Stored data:
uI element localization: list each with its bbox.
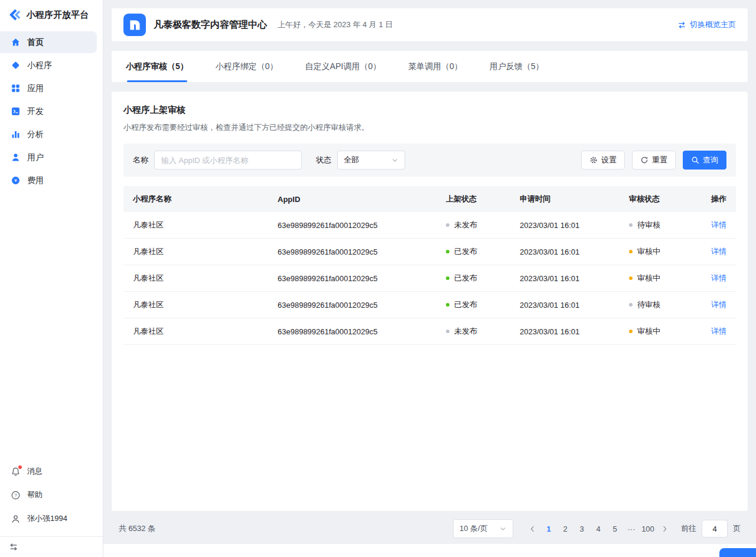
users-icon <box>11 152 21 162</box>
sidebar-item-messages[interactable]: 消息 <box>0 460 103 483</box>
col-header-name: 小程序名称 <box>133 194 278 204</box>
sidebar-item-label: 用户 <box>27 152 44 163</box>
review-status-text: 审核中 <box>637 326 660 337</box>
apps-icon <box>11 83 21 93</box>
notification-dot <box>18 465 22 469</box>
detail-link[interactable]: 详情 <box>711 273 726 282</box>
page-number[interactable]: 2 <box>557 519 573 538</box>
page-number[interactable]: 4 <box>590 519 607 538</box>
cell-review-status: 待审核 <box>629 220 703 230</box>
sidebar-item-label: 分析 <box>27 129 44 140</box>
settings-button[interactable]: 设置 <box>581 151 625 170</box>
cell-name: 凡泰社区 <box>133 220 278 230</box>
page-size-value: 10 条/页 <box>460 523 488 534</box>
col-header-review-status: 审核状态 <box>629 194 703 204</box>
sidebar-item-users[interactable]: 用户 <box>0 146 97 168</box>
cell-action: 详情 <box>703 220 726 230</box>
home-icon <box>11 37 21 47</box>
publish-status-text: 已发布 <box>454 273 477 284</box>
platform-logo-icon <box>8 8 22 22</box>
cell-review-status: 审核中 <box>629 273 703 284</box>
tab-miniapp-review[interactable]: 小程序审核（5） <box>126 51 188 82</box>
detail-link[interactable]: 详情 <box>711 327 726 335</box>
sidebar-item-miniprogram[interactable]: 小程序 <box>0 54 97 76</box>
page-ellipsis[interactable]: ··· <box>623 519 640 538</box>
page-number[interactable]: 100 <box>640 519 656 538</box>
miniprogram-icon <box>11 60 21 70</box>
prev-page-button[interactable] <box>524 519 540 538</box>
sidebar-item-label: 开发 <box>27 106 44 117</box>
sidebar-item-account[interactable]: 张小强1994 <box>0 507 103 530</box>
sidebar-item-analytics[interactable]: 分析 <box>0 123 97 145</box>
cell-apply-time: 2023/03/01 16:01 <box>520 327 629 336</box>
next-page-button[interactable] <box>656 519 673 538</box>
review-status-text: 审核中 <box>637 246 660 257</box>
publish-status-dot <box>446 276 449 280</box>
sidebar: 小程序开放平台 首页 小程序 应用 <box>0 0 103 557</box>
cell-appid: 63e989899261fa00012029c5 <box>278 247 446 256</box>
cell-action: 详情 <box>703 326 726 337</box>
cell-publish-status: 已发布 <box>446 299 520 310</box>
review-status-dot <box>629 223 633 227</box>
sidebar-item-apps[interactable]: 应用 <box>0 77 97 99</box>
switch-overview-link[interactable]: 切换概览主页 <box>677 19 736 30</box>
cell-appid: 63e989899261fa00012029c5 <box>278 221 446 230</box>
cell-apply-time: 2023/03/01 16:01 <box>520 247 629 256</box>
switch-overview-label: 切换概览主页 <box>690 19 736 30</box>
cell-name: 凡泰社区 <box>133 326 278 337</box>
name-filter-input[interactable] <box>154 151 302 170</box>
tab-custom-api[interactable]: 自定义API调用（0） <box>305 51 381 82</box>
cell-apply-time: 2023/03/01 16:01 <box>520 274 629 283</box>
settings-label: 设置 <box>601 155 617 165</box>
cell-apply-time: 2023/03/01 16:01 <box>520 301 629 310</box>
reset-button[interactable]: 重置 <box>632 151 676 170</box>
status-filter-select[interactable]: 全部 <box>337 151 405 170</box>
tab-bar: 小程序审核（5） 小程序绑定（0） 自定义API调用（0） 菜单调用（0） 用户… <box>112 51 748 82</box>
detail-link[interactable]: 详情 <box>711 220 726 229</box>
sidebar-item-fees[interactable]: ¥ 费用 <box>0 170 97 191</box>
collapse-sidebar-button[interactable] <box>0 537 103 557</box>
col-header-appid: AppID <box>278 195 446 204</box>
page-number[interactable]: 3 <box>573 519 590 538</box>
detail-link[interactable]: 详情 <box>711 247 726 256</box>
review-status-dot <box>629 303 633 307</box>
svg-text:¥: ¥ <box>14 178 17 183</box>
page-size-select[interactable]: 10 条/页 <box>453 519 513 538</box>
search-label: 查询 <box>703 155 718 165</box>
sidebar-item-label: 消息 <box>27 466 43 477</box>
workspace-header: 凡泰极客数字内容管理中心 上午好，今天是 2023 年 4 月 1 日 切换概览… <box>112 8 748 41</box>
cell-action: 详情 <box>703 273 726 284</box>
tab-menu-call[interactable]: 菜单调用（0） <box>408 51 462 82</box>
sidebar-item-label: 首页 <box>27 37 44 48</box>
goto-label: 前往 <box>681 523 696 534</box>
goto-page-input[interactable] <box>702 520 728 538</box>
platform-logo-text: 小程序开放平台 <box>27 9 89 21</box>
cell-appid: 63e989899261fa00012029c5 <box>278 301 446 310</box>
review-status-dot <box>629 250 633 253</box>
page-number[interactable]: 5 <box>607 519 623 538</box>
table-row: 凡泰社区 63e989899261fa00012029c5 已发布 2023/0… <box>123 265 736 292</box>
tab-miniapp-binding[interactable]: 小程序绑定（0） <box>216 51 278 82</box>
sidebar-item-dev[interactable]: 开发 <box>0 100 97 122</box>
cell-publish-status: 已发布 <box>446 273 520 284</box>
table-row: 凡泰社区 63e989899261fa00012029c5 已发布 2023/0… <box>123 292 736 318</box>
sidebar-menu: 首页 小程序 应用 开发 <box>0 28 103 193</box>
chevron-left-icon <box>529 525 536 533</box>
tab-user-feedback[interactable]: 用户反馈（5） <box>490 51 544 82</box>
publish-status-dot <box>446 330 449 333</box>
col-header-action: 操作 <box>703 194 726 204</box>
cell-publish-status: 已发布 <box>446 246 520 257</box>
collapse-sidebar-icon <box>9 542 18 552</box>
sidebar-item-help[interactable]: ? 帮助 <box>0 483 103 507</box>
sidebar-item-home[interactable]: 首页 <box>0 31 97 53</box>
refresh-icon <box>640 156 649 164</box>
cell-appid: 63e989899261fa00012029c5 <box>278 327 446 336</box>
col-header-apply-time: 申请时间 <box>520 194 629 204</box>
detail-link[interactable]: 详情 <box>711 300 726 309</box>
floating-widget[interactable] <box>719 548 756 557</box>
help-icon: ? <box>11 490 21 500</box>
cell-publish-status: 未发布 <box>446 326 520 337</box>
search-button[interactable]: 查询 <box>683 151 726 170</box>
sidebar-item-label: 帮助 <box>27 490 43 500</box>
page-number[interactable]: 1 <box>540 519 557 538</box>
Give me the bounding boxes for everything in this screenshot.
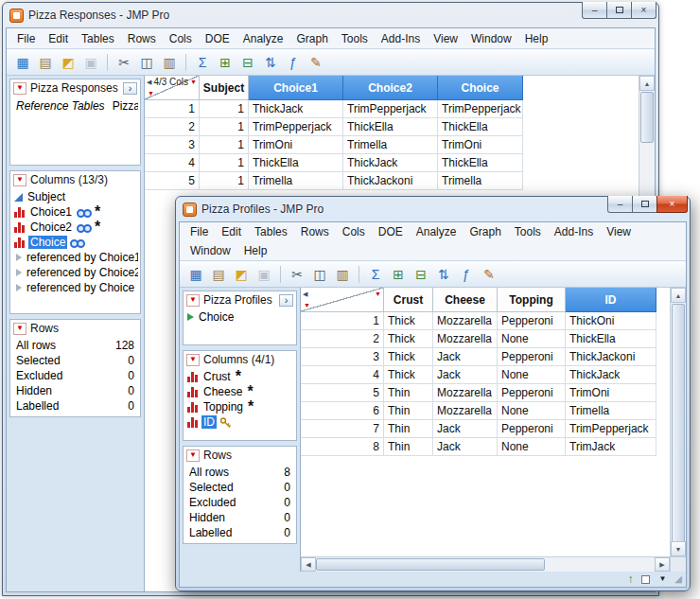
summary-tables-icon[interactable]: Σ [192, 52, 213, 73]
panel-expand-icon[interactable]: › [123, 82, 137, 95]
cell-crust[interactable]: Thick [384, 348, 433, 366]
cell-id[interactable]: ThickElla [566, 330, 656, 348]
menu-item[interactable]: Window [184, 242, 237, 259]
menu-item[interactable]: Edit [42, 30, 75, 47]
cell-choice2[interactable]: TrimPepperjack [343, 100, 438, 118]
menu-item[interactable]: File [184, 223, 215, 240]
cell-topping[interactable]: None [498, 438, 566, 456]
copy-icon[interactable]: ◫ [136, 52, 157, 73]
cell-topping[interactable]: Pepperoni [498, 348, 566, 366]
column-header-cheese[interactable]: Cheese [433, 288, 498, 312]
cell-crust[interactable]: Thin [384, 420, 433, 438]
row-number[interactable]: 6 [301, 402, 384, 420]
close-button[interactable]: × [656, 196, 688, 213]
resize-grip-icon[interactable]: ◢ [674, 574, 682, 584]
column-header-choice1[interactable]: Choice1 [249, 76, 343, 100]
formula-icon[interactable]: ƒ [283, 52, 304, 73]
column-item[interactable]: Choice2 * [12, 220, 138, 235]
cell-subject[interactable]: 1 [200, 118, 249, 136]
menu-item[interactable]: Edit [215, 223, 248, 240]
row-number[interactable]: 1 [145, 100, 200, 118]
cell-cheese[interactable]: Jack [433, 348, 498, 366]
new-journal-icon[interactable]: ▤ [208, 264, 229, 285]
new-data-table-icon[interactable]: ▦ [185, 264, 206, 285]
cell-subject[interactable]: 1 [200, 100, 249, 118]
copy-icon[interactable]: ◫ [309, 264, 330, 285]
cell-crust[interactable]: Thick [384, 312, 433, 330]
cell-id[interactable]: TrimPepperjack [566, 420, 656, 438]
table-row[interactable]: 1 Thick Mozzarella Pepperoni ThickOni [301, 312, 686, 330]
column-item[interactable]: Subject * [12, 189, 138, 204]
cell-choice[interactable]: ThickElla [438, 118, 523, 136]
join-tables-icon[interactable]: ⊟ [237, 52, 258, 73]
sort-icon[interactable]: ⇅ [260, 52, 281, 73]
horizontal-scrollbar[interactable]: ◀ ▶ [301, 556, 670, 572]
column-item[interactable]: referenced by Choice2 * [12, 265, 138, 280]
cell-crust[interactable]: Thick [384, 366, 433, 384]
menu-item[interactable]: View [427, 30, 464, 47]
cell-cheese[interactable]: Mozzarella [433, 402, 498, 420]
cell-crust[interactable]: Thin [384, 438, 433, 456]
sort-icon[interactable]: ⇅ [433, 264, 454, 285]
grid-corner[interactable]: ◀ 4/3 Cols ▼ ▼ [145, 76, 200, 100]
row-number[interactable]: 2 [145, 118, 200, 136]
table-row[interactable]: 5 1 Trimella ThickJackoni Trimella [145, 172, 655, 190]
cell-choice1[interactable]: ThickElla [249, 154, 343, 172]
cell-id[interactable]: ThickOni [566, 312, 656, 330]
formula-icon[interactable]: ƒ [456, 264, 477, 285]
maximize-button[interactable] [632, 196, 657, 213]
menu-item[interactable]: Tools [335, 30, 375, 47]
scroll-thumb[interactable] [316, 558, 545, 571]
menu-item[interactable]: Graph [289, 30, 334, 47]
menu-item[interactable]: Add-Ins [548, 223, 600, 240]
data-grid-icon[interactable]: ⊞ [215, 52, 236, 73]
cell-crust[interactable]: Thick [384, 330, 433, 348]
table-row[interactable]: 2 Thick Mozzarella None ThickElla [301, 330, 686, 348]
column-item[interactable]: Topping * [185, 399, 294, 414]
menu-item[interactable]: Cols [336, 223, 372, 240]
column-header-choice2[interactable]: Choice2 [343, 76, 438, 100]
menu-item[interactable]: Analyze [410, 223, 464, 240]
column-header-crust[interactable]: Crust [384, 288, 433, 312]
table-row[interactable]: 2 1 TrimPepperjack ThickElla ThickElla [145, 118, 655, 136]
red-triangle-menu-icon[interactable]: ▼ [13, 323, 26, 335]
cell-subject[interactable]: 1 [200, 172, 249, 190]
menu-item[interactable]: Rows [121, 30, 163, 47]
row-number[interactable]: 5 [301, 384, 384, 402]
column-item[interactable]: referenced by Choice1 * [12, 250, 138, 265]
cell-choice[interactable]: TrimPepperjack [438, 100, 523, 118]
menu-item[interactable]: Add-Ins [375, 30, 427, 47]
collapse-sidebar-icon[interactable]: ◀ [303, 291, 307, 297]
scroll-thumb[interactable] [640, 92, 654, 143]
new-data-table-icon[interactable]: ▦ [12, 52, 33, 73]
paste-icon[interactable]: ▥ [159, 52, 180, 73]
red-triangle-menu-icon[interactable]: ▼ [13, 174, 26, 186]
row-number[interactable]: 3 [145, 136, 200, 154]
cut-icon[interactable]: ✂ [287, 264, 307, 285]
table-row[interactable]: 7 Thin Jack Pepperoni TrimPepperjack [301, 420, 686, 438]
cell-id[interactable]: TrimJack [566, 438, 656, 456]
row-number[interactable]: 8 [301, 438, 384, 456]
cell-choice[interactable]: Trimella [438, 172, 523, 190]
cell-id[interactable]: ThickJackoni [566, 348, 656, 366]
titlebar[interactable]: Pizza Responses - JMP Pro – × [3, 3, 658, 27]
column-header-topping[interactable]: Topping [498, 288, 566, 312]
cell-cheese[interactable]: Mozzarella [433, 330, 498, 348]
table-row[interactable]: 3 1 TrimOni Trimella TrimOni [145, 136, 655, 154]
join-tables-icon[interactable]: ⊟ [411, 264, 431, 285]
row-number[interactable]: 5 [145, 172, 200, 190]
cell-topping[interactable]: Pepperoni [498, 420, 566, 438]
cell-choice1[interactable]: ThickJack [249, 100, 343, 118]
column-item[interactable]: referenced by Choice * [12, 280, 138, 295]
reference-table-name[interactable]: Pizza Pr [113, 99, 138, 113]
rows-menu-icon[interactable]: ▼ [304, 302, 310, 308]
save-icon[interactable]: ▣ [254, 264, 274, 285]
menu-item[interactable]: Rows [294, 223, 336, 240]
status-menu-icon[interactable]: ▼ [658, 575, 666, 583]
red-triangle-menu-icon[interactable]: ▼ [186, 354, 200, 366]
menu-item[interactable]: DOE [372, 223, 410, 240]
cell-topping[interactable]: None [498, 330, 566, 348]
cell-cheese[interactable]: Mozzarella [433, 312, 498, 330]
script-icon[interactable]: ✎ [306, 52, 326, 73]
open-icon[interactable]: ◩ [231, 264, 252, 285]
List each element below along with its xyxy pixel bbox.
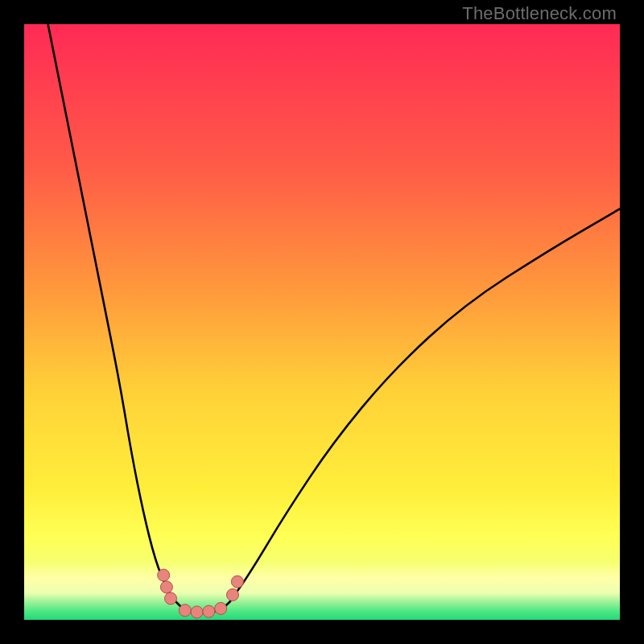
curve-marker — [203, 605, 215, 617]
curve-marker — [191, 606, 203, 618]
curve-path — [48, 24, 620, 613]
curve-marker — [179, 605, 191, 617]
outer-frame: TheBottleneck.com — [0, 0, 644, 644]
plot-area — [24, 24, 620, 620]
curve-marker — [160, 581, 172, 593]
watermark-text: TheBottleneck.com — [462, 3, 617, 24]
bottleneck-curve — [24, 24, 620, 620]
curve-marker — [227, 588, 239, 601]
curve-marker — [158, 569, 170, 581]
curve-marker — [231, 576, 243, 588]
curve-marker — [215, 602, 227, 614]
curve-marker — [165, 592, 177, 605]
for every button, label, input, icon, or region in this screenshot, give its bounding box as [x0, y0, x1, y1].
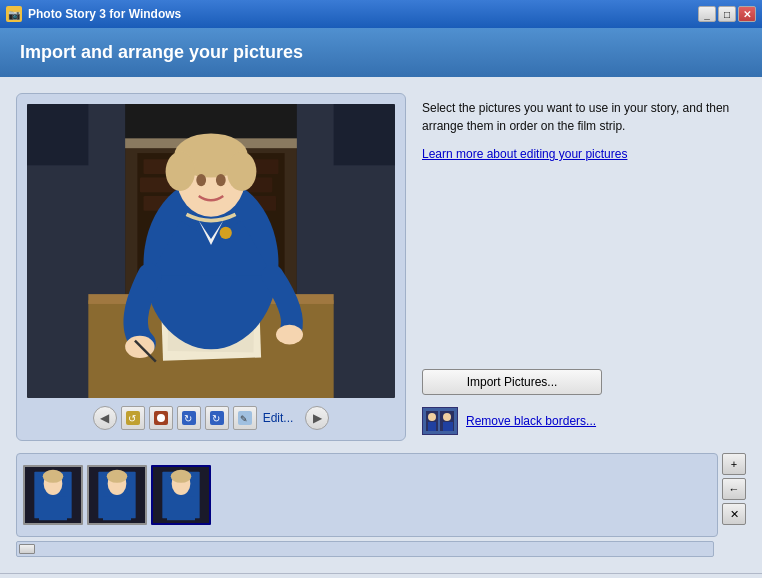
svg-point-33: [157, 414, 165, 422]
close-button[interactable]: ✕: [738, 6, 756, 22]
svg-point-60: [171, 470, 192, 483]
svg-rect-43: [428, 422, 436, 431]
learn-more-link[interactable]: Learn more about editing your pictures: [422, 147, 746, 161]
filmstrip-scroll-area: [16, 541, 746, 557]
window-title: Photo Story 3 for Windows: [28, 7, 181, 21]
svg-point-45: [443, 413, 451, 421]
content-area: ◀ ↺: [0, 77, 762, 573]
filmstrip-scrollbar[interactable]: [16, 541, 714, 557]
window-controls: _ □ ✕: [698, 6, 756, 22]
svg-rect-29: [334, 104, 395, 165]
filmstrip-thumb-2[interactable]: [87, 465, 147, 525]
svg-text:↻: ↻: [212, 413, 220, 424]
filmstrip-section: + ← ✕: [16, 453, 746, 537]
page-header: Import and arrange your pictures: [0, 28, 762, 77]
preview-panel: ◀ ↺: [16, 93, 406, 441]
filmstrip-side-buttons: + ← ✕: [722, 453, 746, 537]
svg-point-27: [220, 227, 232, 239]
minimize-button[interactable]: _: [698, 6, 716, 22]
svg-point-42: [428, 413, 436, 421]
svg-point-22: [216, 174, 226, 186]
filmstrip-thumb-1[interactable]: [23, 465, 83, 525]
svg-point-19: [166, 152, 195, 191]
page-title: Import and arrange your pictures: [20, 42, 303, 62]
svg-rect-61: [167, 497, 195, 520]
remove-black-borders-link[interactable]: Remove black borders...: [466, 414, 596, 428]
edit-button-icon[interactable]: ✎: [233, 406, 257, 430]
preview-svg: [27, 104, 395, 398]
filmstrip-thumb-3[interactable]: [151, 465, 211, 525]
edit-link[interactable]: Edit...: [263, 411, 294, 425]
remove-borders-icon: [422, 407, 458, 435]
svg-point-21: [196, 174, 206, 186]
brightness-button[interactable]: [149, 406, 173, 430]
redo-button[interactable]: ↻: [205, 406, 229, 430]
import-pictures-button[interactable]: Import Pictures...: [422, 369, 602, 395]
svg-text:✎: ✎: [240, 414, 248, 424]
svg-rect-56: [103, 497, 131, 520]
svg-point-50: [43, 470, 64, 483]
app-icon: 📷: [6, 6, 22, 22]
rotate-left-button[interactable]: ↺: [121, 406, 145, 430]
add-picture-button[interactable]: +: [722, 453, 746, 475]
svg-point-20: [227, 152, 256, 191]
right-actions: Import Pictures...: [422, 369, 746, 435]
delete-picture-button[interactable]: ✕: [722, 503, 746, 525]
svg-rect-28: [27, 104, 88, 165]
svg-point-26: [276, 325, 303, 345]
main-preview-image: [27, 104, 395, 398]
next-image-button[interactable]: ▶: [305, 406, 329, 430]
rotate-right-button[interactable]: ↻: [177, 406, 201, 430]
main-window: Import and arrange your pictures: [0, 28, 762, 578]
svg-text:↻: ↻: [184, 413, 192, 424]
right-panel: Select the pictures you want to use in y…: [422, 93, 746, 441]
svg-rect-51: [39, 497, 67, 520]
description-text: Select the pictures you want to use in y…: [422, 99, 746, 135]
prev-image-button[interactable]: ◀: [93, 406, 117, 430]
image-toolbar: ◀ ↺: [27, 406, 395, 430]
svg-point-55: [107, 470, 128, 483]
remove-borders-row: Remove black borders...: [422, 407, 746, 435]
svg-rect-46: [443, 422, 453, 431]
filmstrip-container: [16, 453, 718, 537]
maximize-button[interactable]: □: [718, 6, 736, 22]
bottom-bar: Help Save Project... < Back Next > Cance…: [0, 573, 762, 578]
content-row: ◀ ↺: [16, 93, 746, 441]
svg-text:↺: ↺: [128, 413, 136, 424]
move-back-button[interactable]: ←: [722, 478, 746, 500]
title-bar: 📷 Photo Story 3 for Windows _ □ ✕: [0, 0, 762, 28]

**PROBLEM TO WORK ON**
The answer should be a bare number: the count of lines above in which the word "切换概览主页" occurs.

**RESPONSE**
2